Roux was also asked what had caused “other players to eat Nampak’s lunch” considering that Nampak was the only beverage can maker in South Africa in 2018 and currently there were four manufacturers.

Roux said he was not part of the management at the time, but that their competitors “will not enjoy eating our lunch indefinitely” and he suspected that overheated margins had attracted other competitors, and a degree of arrogance about being market leaders, as well as high overhead costs, were possibly to blame for competitors moving into Nampak’s markets.

He said the days of being a large conglomerate might be over because companies could not succeed if they were not able “to get close to their market” and companies also needed to be “very agile” to succeed.

Describing the rigours on the executives of ongoing turnaround at Nampak, he said “to get the flywheel of corporate actions going and at the same time implement a massive transformation, phew, we’re panting!”

Meanwhile, a trading statement that the Bevcan SA and DivFood subsidiaries delivered operational and trading performance improvements through margin management, cost reduction and efficiency gains, in the first quarter to December 31, 2023.

There had also been a volume recovery at Bevcan Angola. Reduced forex losses, which had heavily impacted profit in the last year, contributed to an improvement in operating profit.

The asset divestiture programme was proceeding in line with previous guidance. A number of smaller disposals were concluded and proceeds used to repay debt.

Volumes contracted in Nigeria due to macroeconomic conditions.

The Plastics and Paper division results remained turbulent; comparable net debt levels were lower and lender covenants were being complied with.

Turnover growth in South Africa was muted due to the challenging economy, port congestion impacting raw material imports and customer factory closures occurring sooner and for extended periods.

Slower-than-expected consumer demand was exacerbated by surplus inventory in the market. Demand was expected to normalise in the second quarter as customers replenished inventory holdings.

Lower-than-expected turnover did not detract from the newly merged Bevcan South Africa and Diversified division performing well and generating strong operating leverage.

The South African Metals operations improved profitability with Bevcan efficiency gains being key enablers. Beverage can volumes were in line with the comparable period.
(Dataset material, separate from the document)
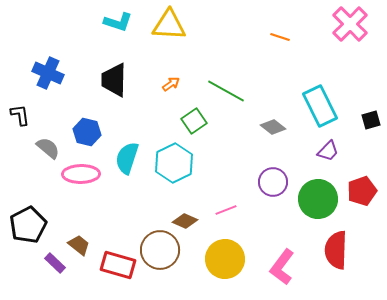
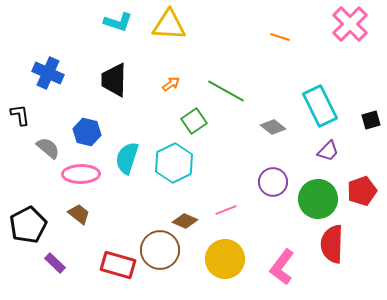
brown trapezoid: moved 31 px up
red semicircle: moved 4 px left, 6 px up
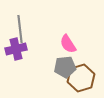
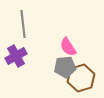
gray line: moved 3 px right, 5 px up
pink semicircle: moved 3 px down
purple cross: moved 7 px down; rotated 15 degrees counterclockwise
The installation of the incremental 500ml capacity at Bevcan Springs was on track for commissioning ahead of time and within budget. This capital project would enable volume growth.

The turnaround plan for DivFood was ahead of group expectations with profitability improvements expected.

In Paper, the demand for conical and PurePak cartons fell in South Africa, albeit from a strong base the prior year.

Zambia and Malawi were negatively affected by lower demand for conical cartons and crates and foreign exchange losses. The Zimbabwe operations continued to perform well in local currency.

Across the group, planned cost and efficiency savings were realised.

In terms of restructured lender agreements, the group was on track to meet a debt repayment obligation of R243 million by March 31, 2024, with R180m already repaid from proceeds on the disposal of the Nampak Nigeria Metals property and the UK apartment.